El Museo y Biblioteca se hallaban en las plantas principal y segunda con entrada independiente por la calle de Fuenterrabía, estando algunas salas de pintura en la planta segunda.


El fluido eléctrico de la Escuela se producía por el mismo taller de electricidad, habiendo hecho la instalación los alumnos dirigidos por el maestro de taller. Como novedad, en algunas clases se había dado a los mecheros una disposición especial, invertida para que la luz reflejara en el techo y descendiera como verdadera luz cenital, difusa, igualmente repartida por toda la estancia.

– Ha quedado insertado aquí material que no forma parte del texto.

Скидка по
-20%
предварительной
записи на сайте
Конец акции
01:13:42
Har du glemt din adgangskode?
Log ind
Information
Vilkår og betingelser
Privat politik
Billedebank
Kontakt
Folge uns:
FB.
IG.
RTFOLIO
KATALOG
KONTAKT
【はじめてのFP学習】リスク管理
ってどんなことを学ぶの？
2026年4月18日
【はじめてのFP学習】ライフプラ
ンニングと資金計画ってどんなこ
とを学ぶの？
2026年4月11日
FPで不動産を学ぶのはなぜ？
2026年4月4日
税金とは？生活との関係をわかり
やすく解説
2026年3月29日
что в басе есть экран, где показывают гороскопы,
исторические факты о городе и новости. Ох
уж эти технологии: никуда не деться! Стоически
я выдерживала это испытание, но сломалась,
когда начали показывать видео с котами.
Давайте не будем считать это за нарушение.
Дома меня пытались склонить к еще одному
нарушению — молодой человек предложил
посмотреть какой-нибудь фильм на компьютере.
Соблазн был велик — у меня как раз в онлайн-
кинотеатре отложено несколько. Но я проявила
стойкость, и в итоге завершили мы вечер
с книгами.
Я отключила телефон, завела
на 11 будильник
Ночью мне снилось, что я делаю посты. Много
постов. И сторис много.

Este sistema tenía, además, ventajas económicas pues se obtenía la misma intensidad luminosa con muchos menos focos y con mucho menos gasto. El director de la Escuela, don Rogelio Gordón, había realizado un viaje al extranjero y visitado centros, tomando buena nota de las novedades que observó.

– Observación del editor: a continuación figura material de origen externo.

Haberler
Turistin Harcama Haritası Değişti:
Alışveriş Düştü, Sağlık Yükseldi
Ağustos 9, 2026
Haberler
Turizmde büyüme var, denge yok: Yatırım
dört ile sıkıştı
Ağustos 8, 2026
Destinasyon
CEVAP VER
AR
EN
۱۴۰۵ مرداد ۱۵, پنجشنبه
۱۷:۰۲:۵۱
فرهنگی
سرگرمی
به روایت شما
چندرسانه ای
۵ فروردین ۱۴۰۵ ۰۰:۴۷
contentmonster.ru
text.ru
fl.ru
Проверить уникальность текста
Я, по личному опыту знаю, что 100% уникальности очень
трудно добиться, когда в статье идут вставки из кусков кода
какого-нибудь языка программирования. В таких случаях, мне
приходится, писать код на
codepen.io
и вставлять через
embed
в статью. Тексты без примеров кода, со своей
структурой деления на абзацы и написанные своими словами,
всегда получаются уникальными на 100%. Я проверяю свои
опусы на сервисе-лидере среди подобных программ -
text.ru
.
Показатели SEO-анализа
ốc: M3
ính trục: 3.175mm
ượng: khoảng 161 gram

La inauguración de la Escuela tuvo lugar el jueves 21 de octubre de 1909, a las 7 de la tarde. En la escalera principal se hallaba el director, todo el personal de profesores, maestros de taller, el alcalde don Jorge Satrústegui y los concejales señores Bermingham, Vega de Seoane, Carasa, Alonso, Camio, Múgica y Santo Domingo que recibieron a los invitados, gobernador civil marqués de Velilla de Ebro, presidente de la Diputación señor Carrión, de la Audiencia señor González Ruiz, catedráticos del Instituto y otras personalidades.


En el acto hablaron el alcalde, gobernador civil y el presidente de la Diputación y luego todos los invitados recorrieron el nuevo edificio.


La inauguración del curso fue al día siguiente. La matrícula rebasó la del año anterior que fue de 912 alumnos. La inauguración del Museo y la Biblioteca fue semanas después.


La vida de la Escuela, tanto por la calidad de las enseñanzas que se daban en sus diversas secciones como por el número de alumnos que acudían a ellas, dejó sentir sus efectos en la ciudad y hasta agosto de 1944 en que se clausuró fueron miles los muchachos que por sus clases pasaron y que se beneficiaron de las lecciones allí aprendidas. Su sede, sita en la calle de Urdaneta (donde al ser clausurada la Escuela se instaló Correos y Telégrafos), que también albergó durante bastantes años la Biblioteca Municipal hasta su traslado a San Telmo, fue un centro cultural y técnico del que salieron miles de alumnos que gracias a las enseñanzas allí recibidas pudieron ocupar después cargos en empresas industriales y comerciales diversas. El día que la Escuela de Artes y Oficios cerró sus puertas, un capítulo de la vida de San Sebastián terminaba. Un capítulo entrañable, muy querido por los donostiarras algunos de los cuales con sus fundaciones generosas premiaban a los alumnos del centro. La Escuela de Artes y Oficios es ya un eco lejano del San Sebastián de ayer.